Bear the following important information in mind:

  • All network traffic is directly between Azure Databricks clusters (or SQL warehouses) and the external database system. Neither Unity Catalog or the Azure Databricks control plane are on the network path.
  • Azure Databricks compute (that is, clusters and SQL warehouses) always deploys in the cloud, but the external database system can be on-premises or hosted on any cloud provider, as long as there's a viable network path between your Azure Databricks compute and the external database.
  • If you have inbound or outbound network restrictions on either Azure Databricks compute or the external database system, refer to the following sections for general guidance to help you create a viable network path.

For more information on networking in Azure Databricks workspaces, see Networking.
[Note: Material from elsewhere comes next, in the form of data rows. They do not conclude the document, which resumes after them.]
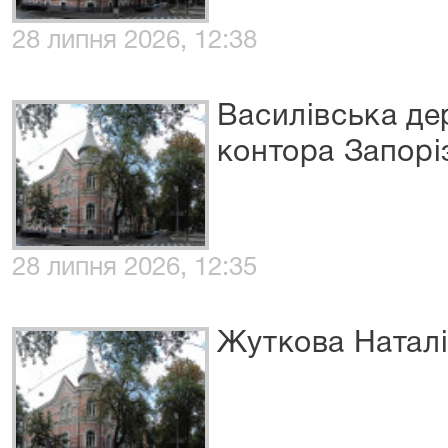
28 липня 2026, 12:38
Василівська де
контора Запоріз
28 липня 2026, 12:35
Жуткова Наталі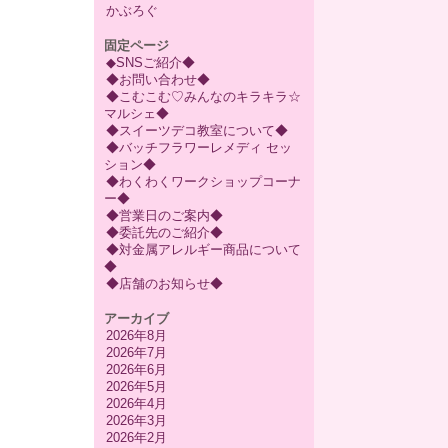
かぶろぐ
固定ページ
◆SNSご紹介◆
◆お問い合わせ◆
◆こむこむ♡みんなのキラキラ☆
マルシェ◆
◆スイーツデコ教室について◆
◆バッチフラワーレメディ セッ
ション◆
◆わくわくワークショップコーナ
ー◆
◆営業日のご案内◆
◆委託先のご紹介◆
◆対金属アレルギー商品について
◆
◆店舗のお知らせ◆
アーカイブ
2026年8月
2026年7月
2026年6月
2026年5月
2026年4月
2026年3月
2026年2月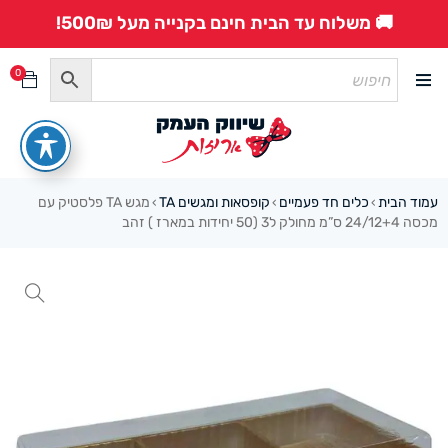
🚚 משלוח עד הבית חינם בקנייה מעל 500₪!
0
עמוד הבית
כלים חד פעמיים
קופסאות ומגשים TA
מגש TA פלסטיק עם
›
›
›
מכסה 24/12+4 ס”מ מחולק ל3 (50 יחידות במארז ) זהב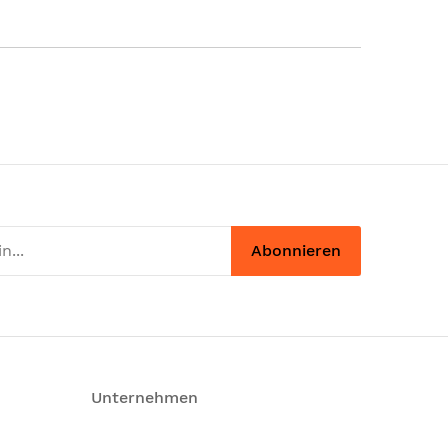
Abonnieren
Unternehmen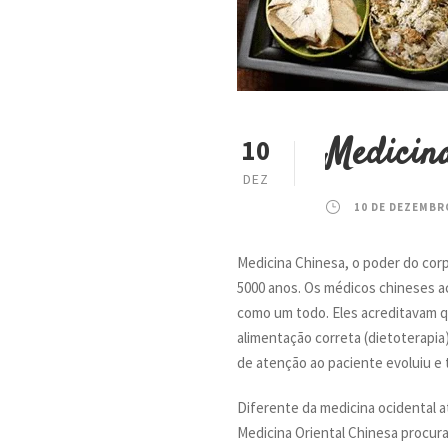
Medicin
10
DEZ
10 DE DEZEMBR
Medicina Chinesa, o poder do corp
5000 anos. Os médicos chineses a
como um todo. Eles acreditavam qu
alimentação correta (dietoterapia
de atenção ao paciente evoluiu e 
Diferente da medicina ocidental a
Medicina Oriental Chinesa procur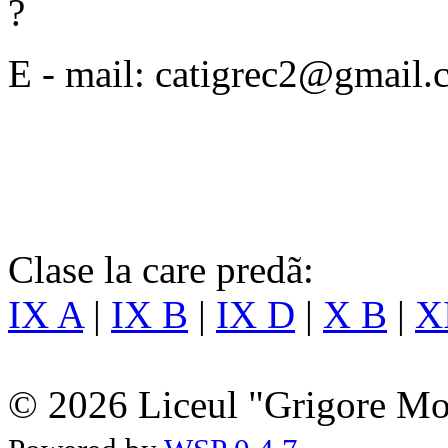
?
E - mail: catigrec2@gmail
Clase la care predã:
IX A
|
IX B
|
IX D
|
X B
|
X
© 2026 Liceul "Grigore Moi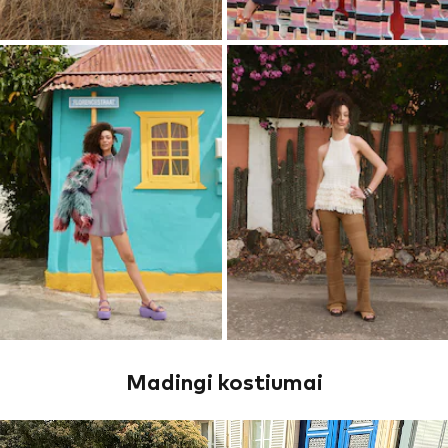
Madingi kostiumai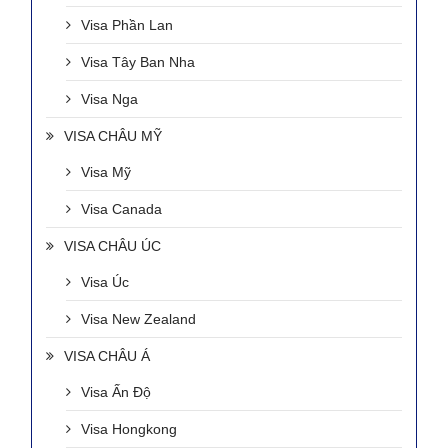
Visa Phần Lan
Visa Tây Ban Nha
Visa Nga
VISA CHÂU MỸ
Visa Mỹ
Visa Canada
VISA CHÂU ÚC
Visa Úc
Visa New Zealand
VISA CHÂU Á
Visa Ấn Độ
Visa Hongkong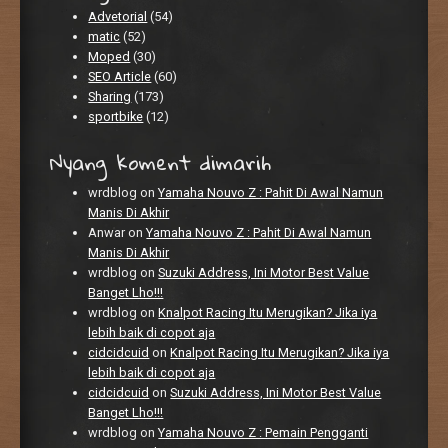
Advetorial
(54)
matic
(52)
Moped
(30)
SEO Article
(60)
Sharing
(173)
sportbike
(12)
Nyang koment dimarih
wrdblog
on
Yamaha Nouvo Z : Pahit Di Awal Namun
Manis Di Akhir
Anwar
on
Yamaha Nouvo Z : Pahit Di Awal Namun
Manis Di Akhir
wrdblog
on
Suzuki Address, Ini Motor Best Value
Banget Lho!!!
wrdblog
on
Knalpot Racing Itu Merugikan? Jika iya
lebih baik di copot aja
cidcidcuid
on
Knalpot Racing Itu Merugikan? Jika iya
lebih baik di copot aja
cidcidcuid
on
Suzuki Address, Ini Motor Best Value
Banget Lho!!!
wrdblog
on
Yamaha Nouvo Z : Pemain Pengganti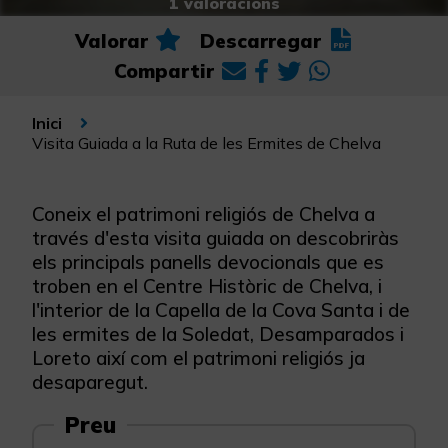
1 valoracions
Valorar
Descarregar
Compartir
Inici
Visita Guiada a la Ruta de les Ermites de Chelva
Coneix el patrimoni religiós de Chelva a
través d'esta visita guiada on descobriràs
els principals panells devocionals que es
troben en el Centre Històric de Chelva, i
l'interior de la Capella de la Cova Santa i de
les ermites de la Soledat, Desamparados i
Loreto així com el patrimoni religiós ja
desaparegut.
Preu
Database system and Azure Databricks compute both accessible from internet

The connection should work without any configuration.

Database system has network access restrictions

If the external database system has inbound or outbound network access restrictions and the Azure Databricks cluster or SQL warehouse is accessible from the internet, then configure one of the following network solutions to connect from classic compute resources:

  • Stable egress IP on Azure Databricks compute.

    From the classic compute plane, set up a stable IP address with a load balancer, NAT gateway, internet gateway, or equivalent, and connect it to the subnet where Azure Databricks compute is deployed. This allows the compute resource to share a stable public IP address that can be allowlisted on the external database side.

  • Private Link (only when the external database is on the same cloud as Azure Databricks compute)

    From the classic compute plane, configure a Private Link connection between the network where the database is deployed and the network where Azure Databricks compute is deployed.

Azure Databricks compute has network access restrictions

If the external database system is accessible from the Internet and the Azure Databricks compute has inbound or outbound network access restrictions (which is only possible if you are on a customer-managed network), then perform one of the following configurations:

  • Allowlist the hostname of the external database in the firewall rules of the subnet where Azure Databricks compute is deployed.

    If you choose to allowlist the external database IP address rather than hostname, make sure that the external database has a stable IP address.

  • Private Link (only when the external database is on same cloud as Azure Databricks compute)

    Configure a Private Link connection between the network where the database is deployed and the network where Azure Databricks compute is deployed.

Azure Databricks compute has a custom DNS server

If the external database system is accessible from the Internet and the Azure Databricks compute has a custom DNS server (which is only possible if you are on a customer-managed network), add the database system's hostname to your custom DNS server so that it can be resolved.